Disputa está tão radicalizada que centro pode ser representado por Ciro, irascível e de ideias econômicas ultrapassadas
O resultado da pesquisa do Datafolha parece ter reaberto a possibilidade de surgir uma terceira via pelo centro contra os extremos. Ciro Gomes busca esse caminho de volta às suas origens, depois de ter flertado com a esquerda nos últimos anos. Apresenta-se como centro político, nem esquerda nem direita, e parece estar mais conectado ao espírito dos tempos atuais, que favorece os candidatos mais assertivos, sem importar muito se suas promessas e ideias são factíveis. A disputa está tão radicalizada que o centro pode ser representado por Ciro, um político irascível e com ideias econômicas ultrapassadas, como proibir a fusão da Embraer com a Boeing.
Em carta publicada no Facebook, o ex-presidente Fernando Henrique Cardoso faz um apelo em favor da união de candidaturas de centro para eleger o que chamou de candidatos “mais capazes”. A possibilidade de o eleitorado estar, afinal, buscando a via do meio faz com que candidatos mais genuinamente desse campo, como o tucano Geraldo Alckmin e Marina Silva, da Rede, animem-se. Seria um sinal de que os extremos em provável disputa num segundo turno preocupam o eleitorado.

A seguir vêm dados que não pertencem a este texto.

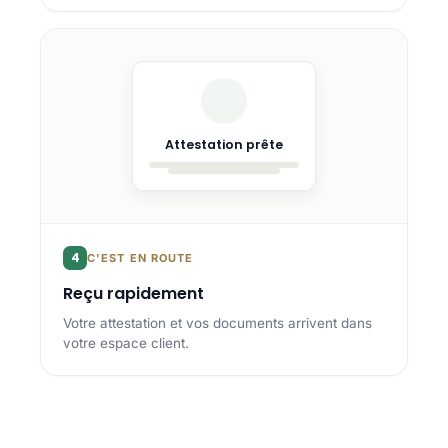
Attestation prête
4
C'EST EN ROUTE
Reçu rapidement
Votre attestation et vos documents arrivent dans
votre espace client.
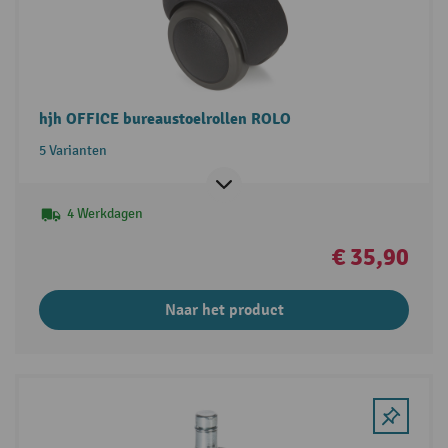
hjh OFFICE bureaustoelrollen ROLO
5 Varianten
4 Werkdagen
€ 35,90
Naar het product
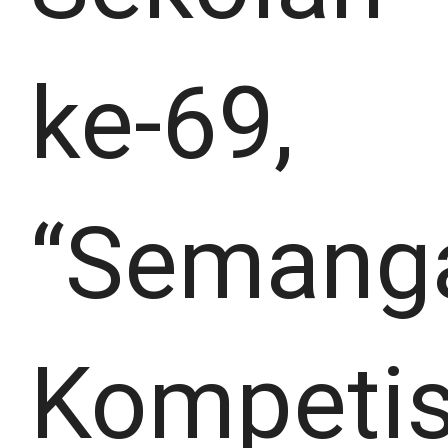
ke-69,
“Semang
Kompetis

O candidato tucano ficou estagnado, o que pode ser uma ótima notícia a esta altura do campeonato. Numa visão otimista, ele estaria empatado com Ciro Gomes na disputa do terceiro lugar, isto se diminuirmos dois pontos de Ciro e dermos mais dois para o tucano, num exercício de boa vontade na margem de erro.

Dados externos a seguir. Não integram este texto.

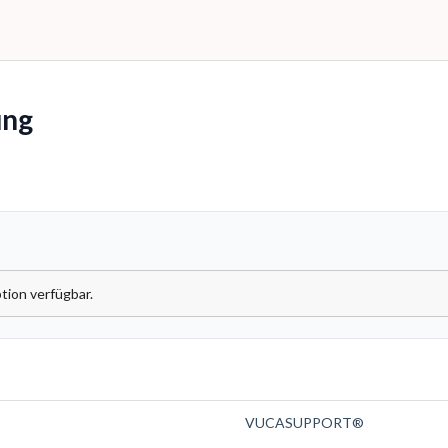
ng
tion verfügbar.
VUCASUPPORT®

É claro que Ciro também faz a leitura da margem de erro a seu favor. Se aumentarmos dois pontos para ele e diminuirmos dois de Haddad, o pedetista estaria empatado com o petista, numericamente à frente.
Mesmo Marina, que continua em tendência de queda, considera que a pregação de temperança na disputa política pode ir ao encontro do desejo mais recôndito do eleitor, que estaria envolvido por radicalizações políticas, mas despertou a tempo. Esse é o espírito de um filmete que está sendo divulgado por sua campanha na internet.
O petista Haddad, à medida que o eleitorado o vai identificando como o candidato de Lula, aumenta também sua rejeição. Já mais de 70% dizem conhecê-lo bem, e mais de 60% o identificam como o candidato de Lula. Na pesquisa do Datafolha seu crescimento foi menor que o verificado pelo Ibope, mas as pesquisas foram feitas com métodos diferentes e, sobretudo, em dias diferentes, e só uma próxima poderá afunilar os resultados em uma mesma direção, ou não.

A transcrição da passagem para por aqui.